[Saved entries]
####################
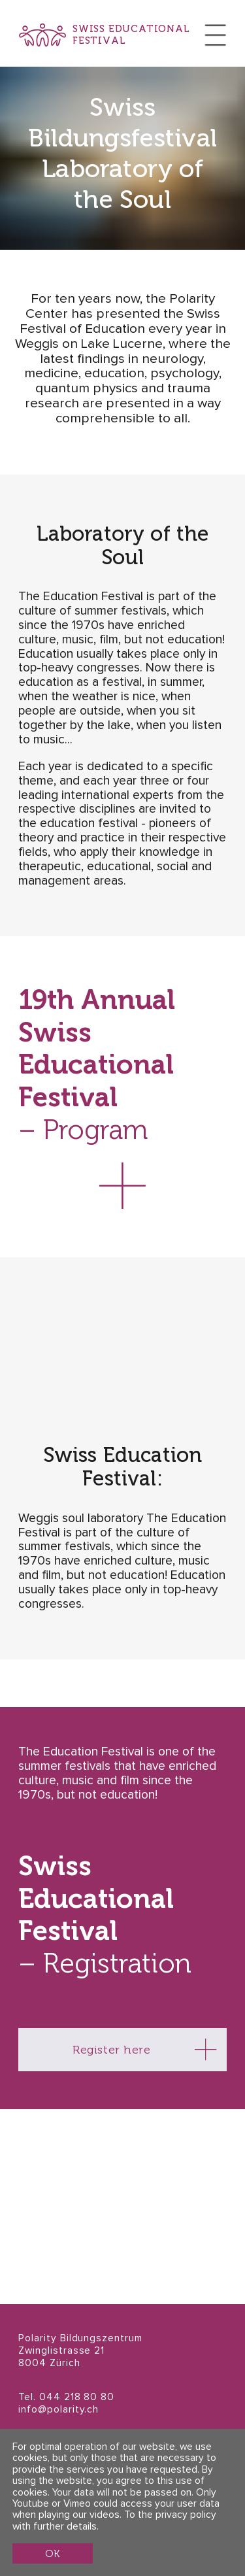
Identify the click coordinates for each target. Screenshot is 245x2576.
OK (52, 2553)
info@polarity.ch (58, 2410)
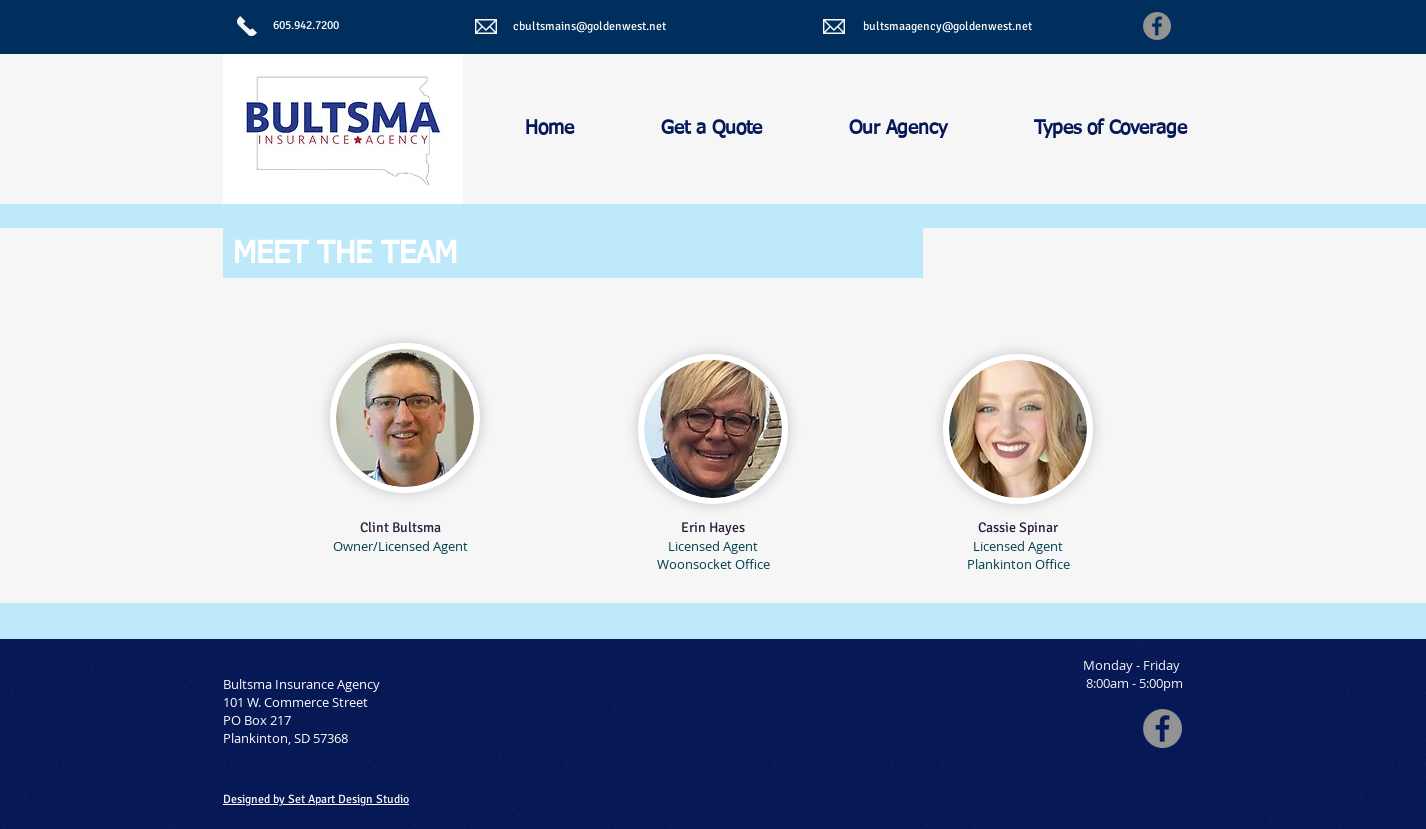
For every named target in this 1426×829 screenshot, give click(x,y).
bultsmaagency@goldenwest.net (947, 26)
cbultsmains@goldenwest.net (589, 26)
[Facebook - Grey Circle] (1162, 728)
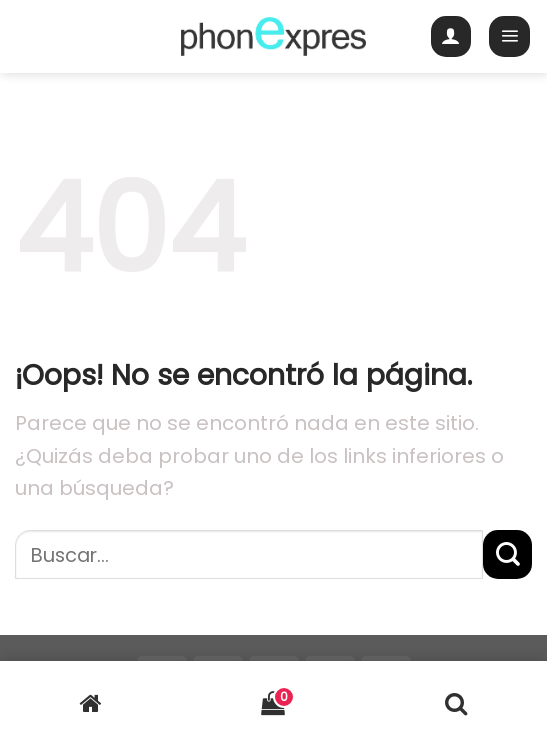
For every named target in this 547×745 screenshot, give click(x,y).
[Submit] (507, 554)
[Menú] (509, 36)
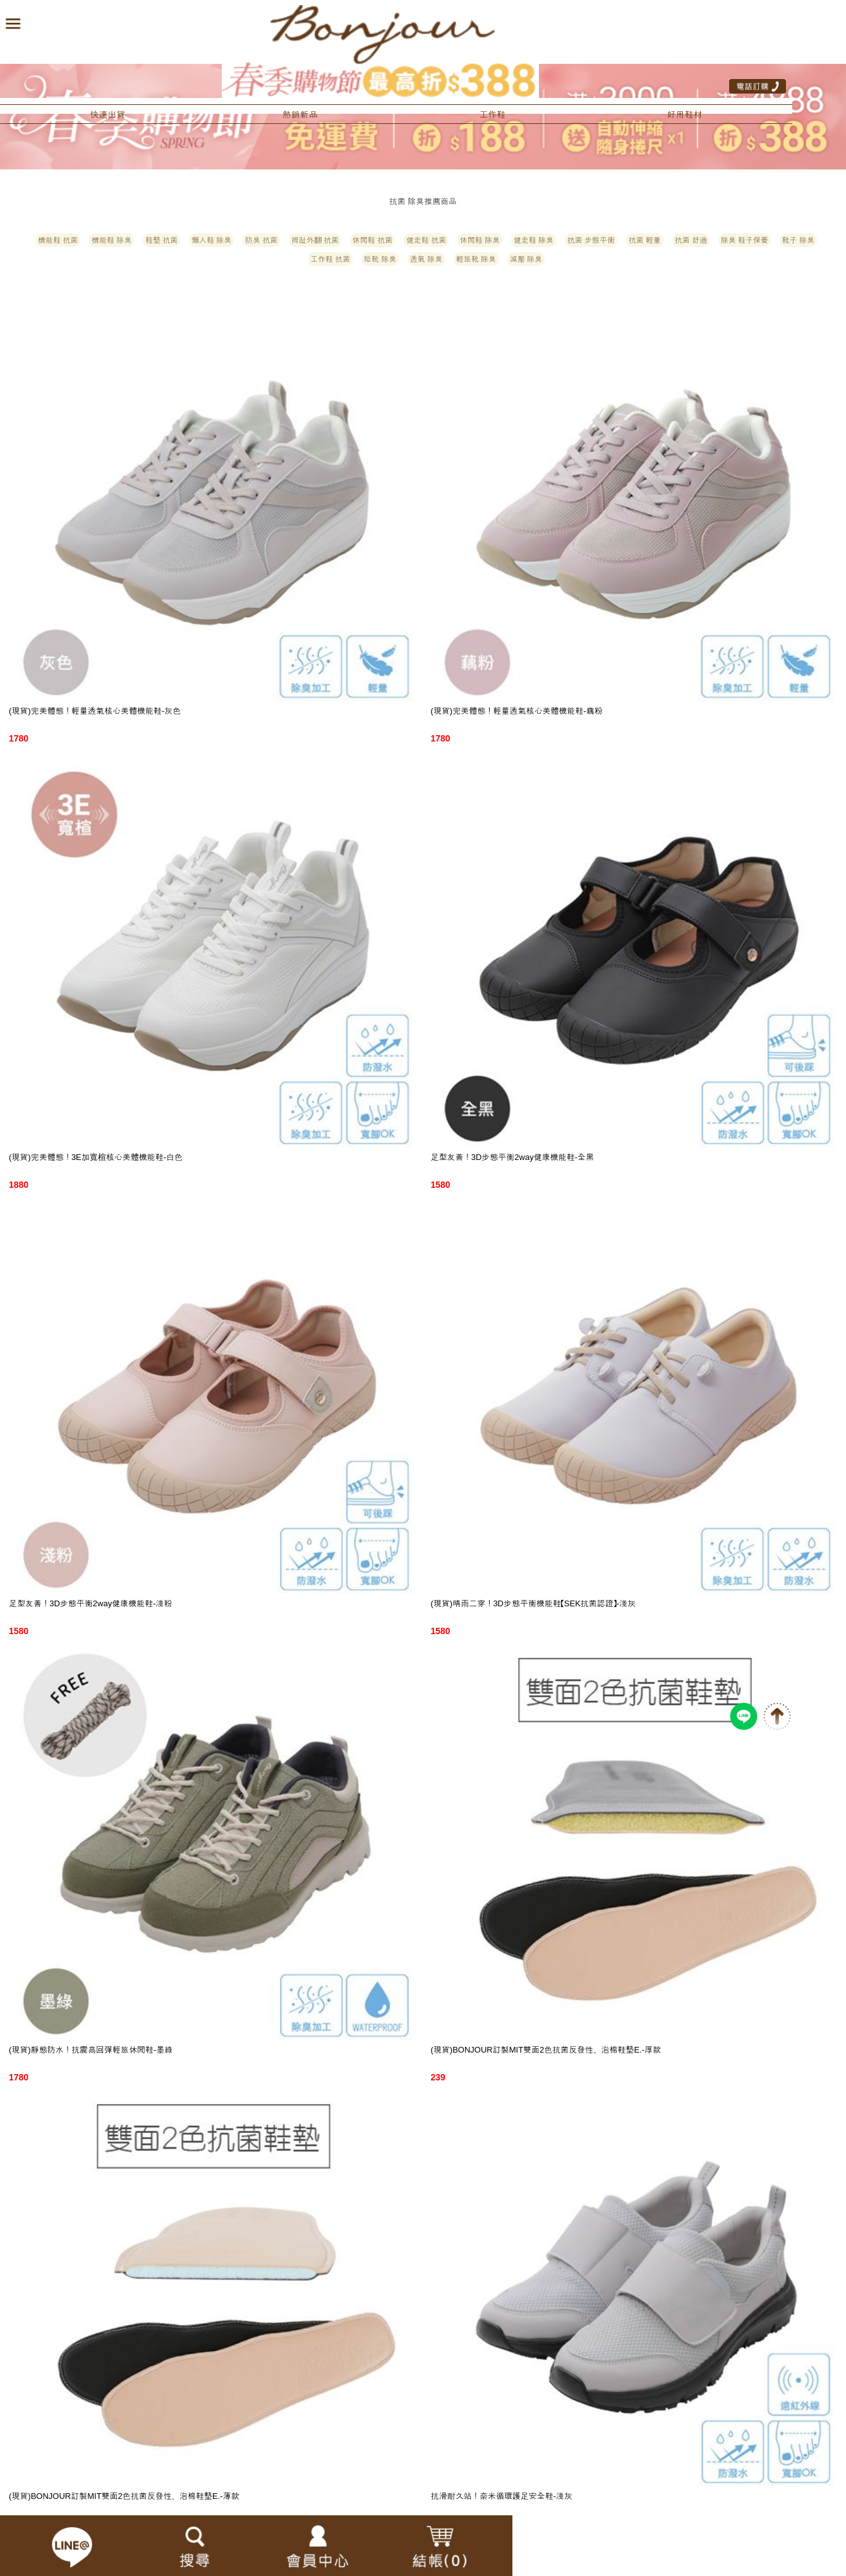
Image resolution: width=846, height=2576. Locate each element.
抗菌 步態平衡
####################
Where does the word "give" appear in the records? Copy every line that holds it.

For every named target in this 1426×829 screenshot, give click(x,y).
For every named target in this 547×745 screenshot, give click(x,y).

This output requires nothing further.